Urs Fischer est le premier artiste vivant ayant fait l’objet d’une exposition personnelle à Palazzo Grassi, constituée de plus de trente œuvres provenant de la Pinault Collection et d’autres collections internationales.

"Madame Fisscher", conçue par Urs Fischer et la commissaire Caroline Bourgeois, se déploie le long d’un itinéraire qui comprend le grand atrium et le premier étage de Palazzo Grassi. Le corpus des œuvres reflète le parcours artistique de Urs Fischer des années 90 à 2012, enrichi de certaines créations exposées ici pour la première fois, allant des travaux réalisés en collaboration avec Georg Herold à un projet de sculpture collectif, mené avec les étudiants de l’Académie des beaux-arts de Venise, dans les espaces publics de la ville.

Considéré comme l’un des plus grands sculpteurs d’aujourd’hui, Urs Fischer allie dans cette exposition illusion et réalité, violence et humour, éternité et fugacité, en proposant aux visiteurs un univers créatif qui est à la fois logique et absurde.

Fischer s’approprie certains objets quotidiens – sa "matière première " par excellence – dont il transforme le sens avec son sens aigu de l’humour et son goût très net pour le paradoxe, tout en recourant à des techniques et des matériaux hétérogènes. En jouant sur la surprise, l’amusement, le doute ou l’inquiétude, l'artiste s’interroge, tout le long du parcours de l’exposition, sur l’histoire de l’art et sur la sculpture, sur la relation avec notre corps, comme sur le concept de temps et le statut de l’objet.

Biographie

Urs Fischer est né en 1973 à Zurich, en Suisse. Il fait des études de photographie à la Schule für Gestaltung, puis il poursuit sa formation auprès de l’institut De Ateliers à Amsterdam et au Delfina Studio Trust à Londres. Dès le début de sa carrière, Fischer a su créer un univers hétérogène d’objets, de personnages et d’ambiances, tous imprégnés du même sens de l’absurde et d’une même ironie. Urs Fischer est en effet considéré comme l’un des artistes les plus intelligents et irrévérencieux de sa génération. En utilisant les matériaux de manière audacieuse, l’artiste renverse nos modalités habituelles de penser l’espace et notre approche traditionnelle des choses, qu’il s’agisse de ses chalets réalisés grandeur nature avec du pain, de ses portraits de personnes au visage recouvert de fruits, de ses trous dans les murs, de ses lits aux draps froissés et de ses pianos pliés, ou encore de ses compositions de brioches et papillons : le monde de Fischer est bigarré et imprévisible. Son intérêt pour l’imaginaire populaire et pour les objets de la société contemporaine l’a conduit à réaliser des œuvres qui bouleversent le contexte ordinaire des choses, pour pouvoir construire de nouvelles formes et produire de nouvelles significations.

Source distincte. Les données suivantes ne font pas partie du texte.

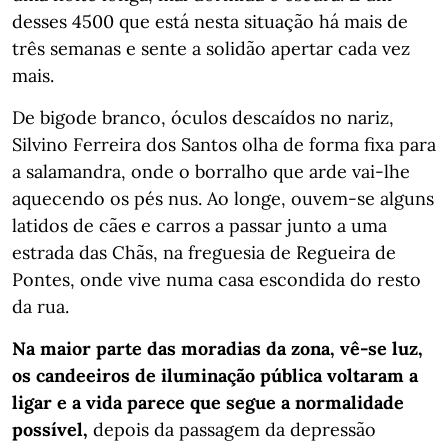
desses 4500 que está nesta situação há mais de
três semanas e sente a solidão apertar cada vez
mais.
De bigode branco, óculos descaídos no nariz,
Silvino Ferreira dos Santos olha de forma fixa para
a salamandra, onde o borralho que arde vai-lhe
aquecendo os pés nus. Ao longe, ouvem-se alguns
latidos de cães e carros a passar junto a uma
estrada das Chãs, na freguesia de Regueira de
Pontes, onde vive numa casa escondida do resto
da rua.
Na maior parte das moradias da zona, vê-se luz,
os candeeiros de iluminação pública voltaram a
ligar e a vida parece que segue a normalidade
possível,
depois da passagem da depressão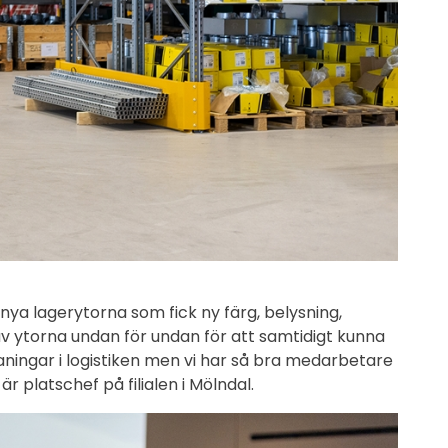
nya lagerytorna som fick ny färg, belysning,
en av ytorna undan för undan för att samtidigt kunna
maningar i logistiken men vi har så bra medarbetare
 platschef på filialen i Mölndal.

Parmi toutes ses créations figure la série importante des sculptures en cire qui, telles des bougies allumées, dotées d’une grande mèche, se consument au fil du temps, en devenant des formes fondues, puis des amas de cire posés par terre. Les matériaux qui s’autodétruisent – comme la cire ou le pain – occupent une place centrale dans certaines œuvres de Fischer, qui aime à explorer les possibilités infinies de la matière, afin d’introduire une autre dimension encore dans son travail : celle du temps. Son utilisation fréquente et ironique de la citation fait de lui un collectionneur d’objets, d’œuvres et de thèmes liés à l’histoire de l’art, qui s’inscrivent dans une dimension tout à fait nouvelle grâce à ses points de vue d’une grande délicatesse, mais riches en paradoxes. Avec ses installations à vaste échelle et sa recréation d’environnements – comme la reproduction de son atelier – Urs Fischer donne aux visiteurs la possibilité de vivre l’expérience physique de quelque chose d’intangible : le processus de la création.

Parmi les expositions personnelles de l’artiste, mentionnons celles qui ont eu lieu auprès du Garage Museum of Contemporary Art, Moscou (2016), à la Vito Schnabel Gallery, à Saint-Moritz (2015), à la Gagosian Gallery, en Californie (2015) et au Modern Institute de Glasgow (2015). Il a participé à la Biennale d’Art de Venise lors des éditions de 2003, 2007 et 2011. En 2012, Palazzo Grassi lui a consacré une exposition personnelle intitulée « Madame Fisscher ». Ses œuvres y ont également été présentées au sein des expositions « Le monde vous appartient » (2011-12), « Mapping the Studio » (2009-11), « Sequence 1 » (2007), « Une sélection Post-pop » (2006-7) et « Where are We Going? » (2006).